Large Language Models (LLMs) | Cognitive Science | Recursive Reasoning |
Computational Social Science
This Honors Thesis, completed at the University of Sydney, provides a technical foundation for evaluating the capacity of Large Language Models (LLMs) to approximate complex human social reasoning.
The research is divided into two parts: an extension of the HI-TOM benchmark to test the Recursive Theory of Mind (ToM) up to fourth-order belief structures, and the development of a novel Collective Mind benchmark to evaluate multi-agent coordination under relational constraints. By testing models like o3-mini and GPT-3.5-turbo, the study identifies a "reasoning collapse" as social complexity increases, offering a diagnostic tool for assessing AI reliability in collaborative human environments.
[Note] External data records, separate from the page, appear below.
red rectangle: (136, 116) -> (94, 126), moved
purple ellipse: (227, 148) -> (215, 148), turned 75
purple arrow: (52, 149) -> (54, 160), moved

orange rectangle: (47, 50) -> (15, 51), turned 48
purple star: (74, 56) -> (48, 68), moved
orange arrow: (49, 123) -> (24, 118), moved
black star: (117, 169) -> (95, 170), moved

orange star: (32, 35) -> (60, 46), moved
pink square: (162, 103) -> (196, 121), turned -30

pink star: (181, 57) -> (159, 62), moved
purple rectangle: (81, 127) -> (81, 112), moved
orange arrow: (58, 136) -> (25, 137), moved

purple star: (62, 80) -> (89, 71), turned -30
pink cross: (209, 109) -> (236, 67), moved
While LLMs excel at pattern matching, they often struggle with Metacognition—the ability to reflect on mental states. This thesis interrogates whether LLMs possess a structured understanding of social logic or if they are simply "hallucinating" social intelligence based on statistical linguistic frequency.
This phase focuses on how well LLMs track nested belief states (e.g., "A thinks that B believes that C is unaware of X").
The Benchmark: I extended the HI-TOM benchmark to evaluate belief attribution up to fourth-order depth.
The Methodology: I conducted a comparative analysis of two "Introspective Prompting" strategies—Chain of Thought (CoT) and Program of Thought (PoT).
Technical Innovation: I adapted PoT prompting to scaffold social reasoning using Python-like pseudocode and belief-chain tracking, the first known application of this method to higher-order ToM tasks.
The second part of the thesis introduces a first-of-its-kind framework for evaluating Collective Mind—the ability of multiple agents to form and maintain shared mental models.
Relational Variables: Unlike dyadic ToM tasks, this benchmark stress-tests model outputs using triadic scenarios with three key variables:
Valence: The emotional rapport (positive, neutral, negative) between agents.
Power: Hierarchical asymmetry (seniority vs. peer status).
Visibility: Whether information and relationships are public or private.
Social Predictability: The model is tasked with predicting agent actions based on these complex relational configurations.
Recursion Limits: Model accuracy declines sharply as reasoning depth increases; while models handle 1st-order social dynamics, their stability is fragile at 3rd and 4th-order belief states.
Prompting Effectiveness: While PoT prompting provides a more stable structure for nested beliefs, its overall accuracy improvements over CoT were limited without external code execution.
Collective Blind Spots: Models exhibit sensitivity to social variables like Power and Visibility, but interaction effects between these variables frequently lead to inconsistent reasoning.
This research represents a technical deep-dive into the cognitive boundaries of AI.
The full technical report covering the development of the Collective Mind benchmark and the PoT prompting evaluation.
Overall summary of the thesis.
This thesis provides a research-based foundation for evaluating AI agents in sophisticated collaborative environments. It demonstrates my ability to conduct original research at the intersection of Computer Science and Cognitive Psychology, and demonstrates understanding of the precise boundaries where AI reasoning fails in high-stakes human systems.